Go through this at least once a month. If the information on your site is static you might not need to change a lot of things every time, but if your content is changing or the behavior of the users you may need to adjust a few things.

Systematic Relevance: Evaluation

Perfect relevance is the holy grail of Search. If possible we would like to give every user the document or piece of information they are looking for. Unfortunately, our chances of doing so are slim. Not even Google, the great librarian of our age, manages to do so. Google is good but not perfect.

Nevertheless, as IT professionals, search experts and information architects we try. We construct complicated document processing pipelines in order to tidy up our data and to extract new metadata. We experiment endlessly with stop words, synonym expansion, best bets and different ways to weigh sources and fields. Are we getting any closer? Well, probably. But how can we know?

There are a myriad of knobs and dials for tuning in an enterprise search engine. This fact alone should convince us that we need a systematic approach to dealing with relevance; with so many parameters to work with the risk of breaking relevance seems at least as great as the chance of improving on it.

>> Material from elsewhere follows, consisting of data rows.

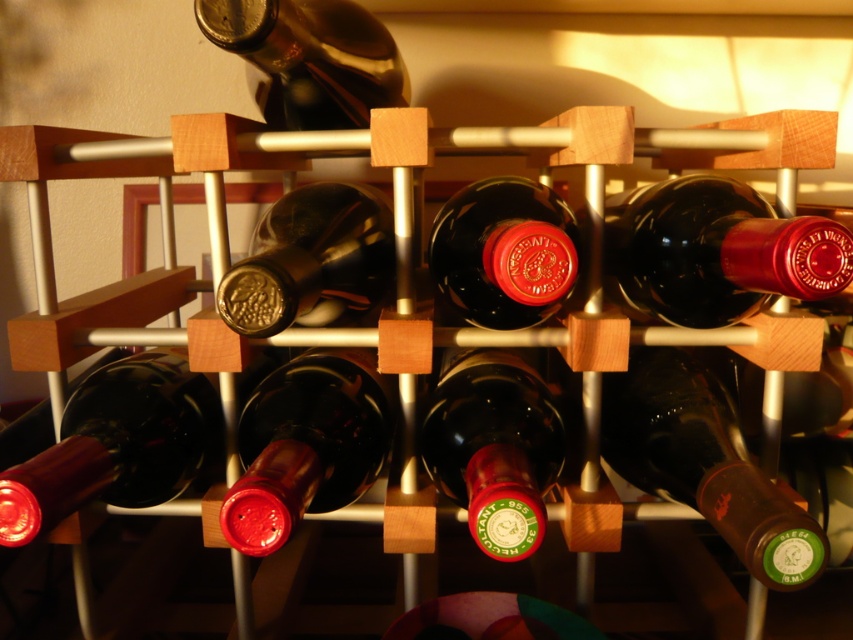 You are a wine collector trying to organize your collection. You have a shelf that can only hold items up to 30 cm in height. You see the shiny dark red bottle at center and the matte red cork at center in the wine rack. Can both items fit on the shelf?

The shiny dark red bottle at center is much taller than the matte red cork at center. Since the shelf has a height limit of 30 cm, we need to know the exact height of the bottle. However, the description only states the bottle is much taller than the cork, but doesn not provide specific measurements. Therefore, it is uncertain if the bottle will fit on the shelf without more information.

Looking at this image, you are trying to locate the shiny dark red bottle at center in a wine rack. According to the coordinates given, where exactly is it positioned?

The shiny dark red bottle at center is positioned at coordinates point (717, 252).

You are organizing a wine tasting event and need to ensure that the shiny dark red bottle at center and the matte red cork at center fit into a display case that has a width limit of 10 cm. Given their sizes, can both items be placed side by side without exceeding the width limit?

The shiny dark red bottle at center is wider than the matte red cork at center. However, without knowing the exact widths of each item, it is impossible to determine if their combined width exceeds 10 cm. Additional measurements are needed to confirm. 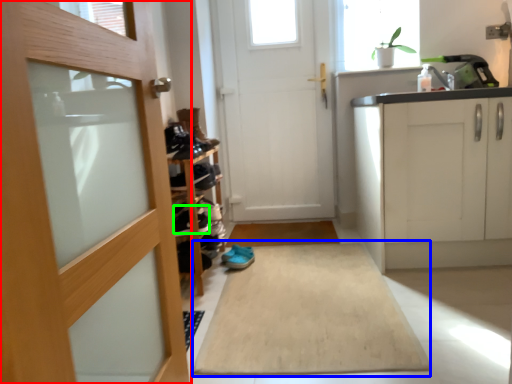 Question: Which object is the farthest from door (highlighted by a red box)? Choose among these: bath mat (highlighted by a blue box) or shoe (highlighted by a green box).

Choices:
 (A) bath mat
 (B) shoe

Answer: (B)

Another reason is that relevance doesn’t age gracefully, and even if we do manage to find a configuration that we feel is decent it will probably need to be reworked in a few months time. At Lucene Eurocon Grant Ingersoll also said that:

“I urge you to be empirical when working with relevance”

I favor the trial and error approach to most things in life, relevance tuning included. Borrowing concepts from information retrieval, one usually starts off by creating a gold standard. A gold standard is a depiction of the world as it should be: a list of queries, preferably popular or otherwise important, and the documents that should be present in the result list for each of those queries. If the search engine were capable of perfect relevance then the results would be 100% accuracy when compared to the gold standard.

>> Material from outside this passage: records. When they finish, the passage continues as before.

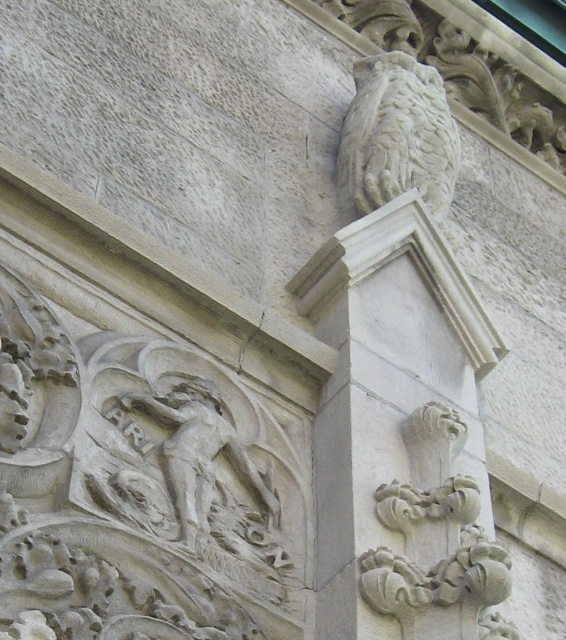 You are an architect examining the intricate carvings on a stone facade. You notice the white stone column at upper right and the white stone owl at upper right. Which of these two carvings is positioned to the left?

The white stone column at upper right is positioned to the left of the white stone owl at upper right.

You are an architect examining the stone carving. You notice a point marked at coordinates [396,136]. What object is located at this point?

The point at [396,136] indicates the location of the white stone owl at upper right.

You are an architect examining the intricate carvings on the stone facade. You notice the white stone column at upper right and the white stone owl at upper right. Which of these two carvings is wider?

The white stone column at upper right is wider than the white stone owl at upper right, as its width surpasses that of the owl. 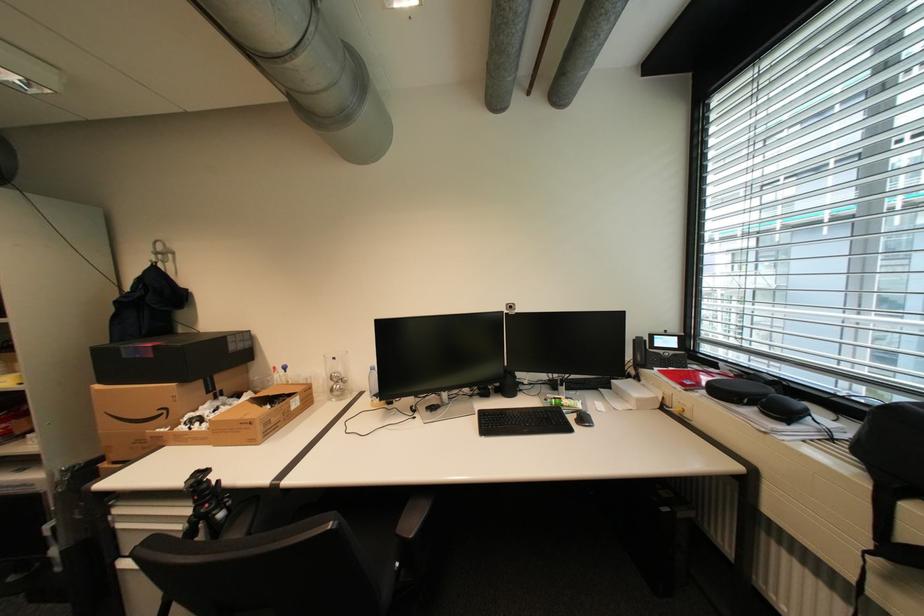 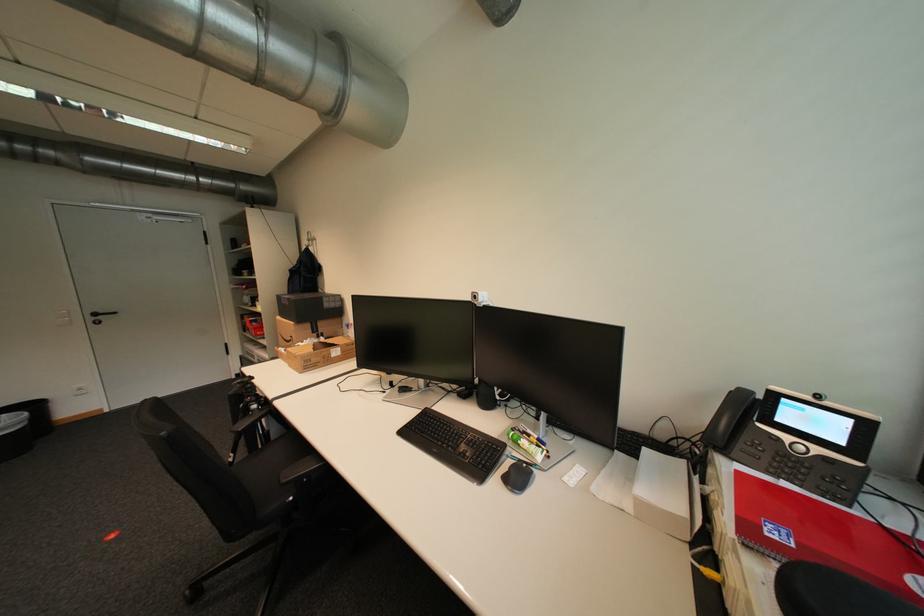 Question: The camera is either moving clockwise (left) or counter-clockwise (right) around the object. The first image is from the beginning of the video and the second image is from the end. Is the camera moving left or right when shooting the video?

Choices:
 (A) Left
 (B) Right

Answer: (B)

The process of creating such a gold standard is an art in itself. I suggest choosing 50 or so queries. You may already have an idea of which ones are interesting to your system; otherwise search analytics can provide this information for you. Furthermore, you need to decide which documents should be shown for each of the queries. Since users are usually only content if their document is among the top 3 or 5 hits in the result list, you should have up to this amount of documents for each query in your gold standard. You can select these documents yourself if you like. However, arguably the best way is to sit down with a focus group selected from among your target audience and have them decide which documents to include. Ideally you want a gold standard that is representative for the queries that your users are issuing. Any improvements achieved through tuning should boost the overall relevance of the search engine and not just for the queries we picked out.

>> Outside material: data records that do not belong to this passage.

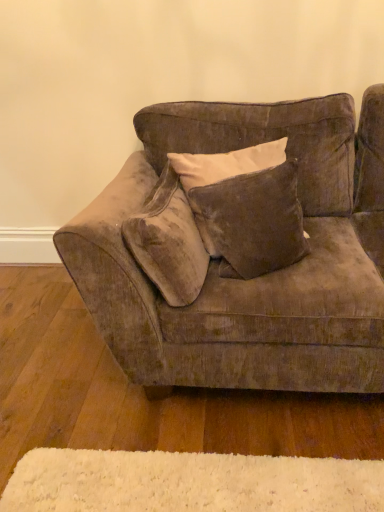 This screenshot has width=384, height=512. What are the coordinates of `free space above white fluffy mat at lower center (from a real-world perspective)` in the screenshot? It's located at (180, 479). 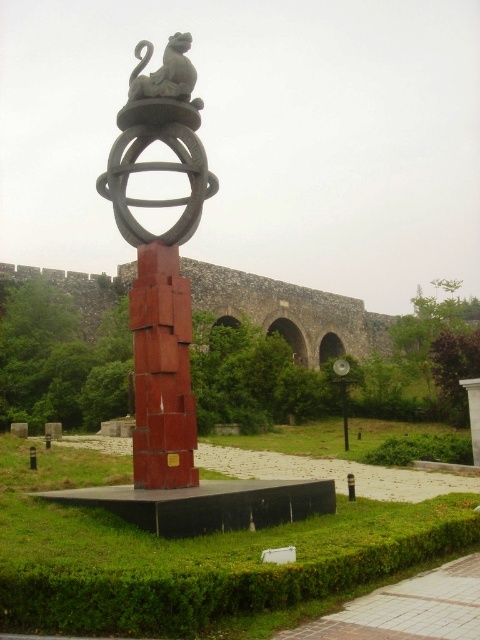 Looking at the park scene, there is a red painted metal sculpture at center and a matte gray stone statue at upper center. Which one is positioned to the left?

The red painted metal sculpture at center is positioned to the left of the matte gray stone statue at upper center. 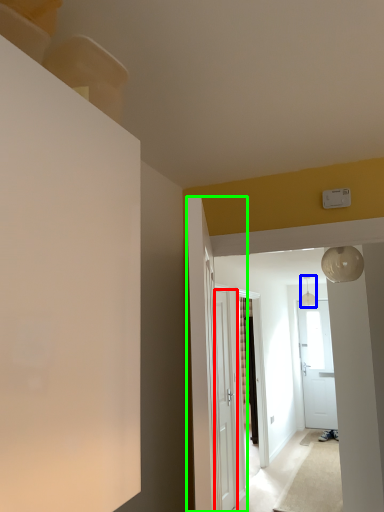 Question: Which is nearer to the door (highlighted by a red box)? light fixture (highlighted by a blue box) or door (highlighted by a green box).

Choices:
 (A) light fixture
 (B) door

Answer: (B) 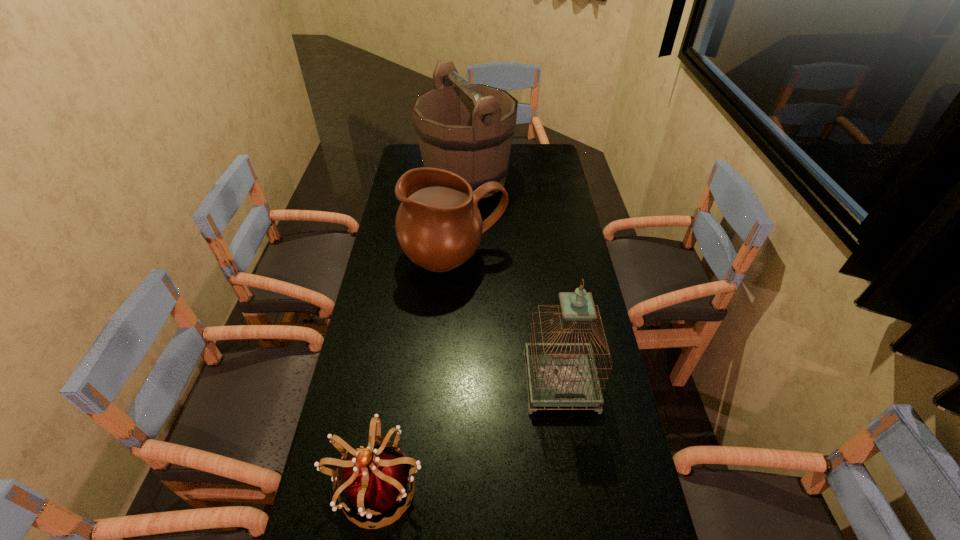 The image size is (960, 540). Find the location of `bucket that is at the left edge`. bucket that is at the left edge is located at coordinates (467, 129).

At what (x,y) coordinates should I click in order to perform the action: click on cream pitcher that is at the left edge. Please return your answer as a coordinate pair (x, y). Image resolution: width=960 pixels, height=540 pixels. Looking at the image, I should click on (438, 224).

You are a GUI agent. You are given a task and a screenshot of the screen. Output one action in this format:
    pyautogui.click(x=<x>, y=<y>)
    Task: Click on the tiara positioned at the left edge
    
    Given the screenshot: What is the action you would take?
    click(375, 482)

Where is `object positioned at the right edge`? The image size is (960, 540). object positioned at the right edge is located at coordinates (560, 374).

At what (x,y) coordinates should I click in order to perform the action: click on object that is positioned at the far left corner. Please return your answer as a coordinate pair (x, y). The height and width of the screenshot is (540, 960). Looking at the image, I should click on (467, 129).

The image size is (960, 540). I want to click on vacant region at the left edge of the desktop, so click(x=407, y=352).

Where is `vacant space at the right edge`? vacant space at the right edge is located at coordinates (614, 517).

You are a GUI agent. You are given a task and a screenshot of the screen. Output one action in this format:
    pyautogui.click(x=<x>, y=<y>)
    Task: Click on the free space at the far right corner of the desktop
    
    Given the screenshot: What is the action you would take?
    pyautogui.click(x=537, y=167)

Identify the location of free point between the third tallest object and the shortest object. This screenshot has height=540, width=960. (416, 371).

Find the location of a particular element. vacant area that lies between the bucket and the birdcage is located at coordinates (514, 280).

The next step is to determine a baseline. The baseline is our starting point, that is, how well the search engine compares out of the box to the gold standard. In most cases this will be significantly below 100%. As we proceed to tune the search engine its accuracy, as compared to the gold standard, should move from the baseline toward 100%. Should we end up with accuracy below that of the baseline then our work has probably had little effect. Either relevance was as good as it gets using the default settings of the search engine, or, more likely, we haven’t been turning the right knobs.

Using a systematic approach like the one above greatly simplifies the process of working with relevance. It allows us to determine which tweaks are helpful and keeps us on track toward our ultimate goal: perfect relevance. A goal that, although unattainable, is well worth striving toward.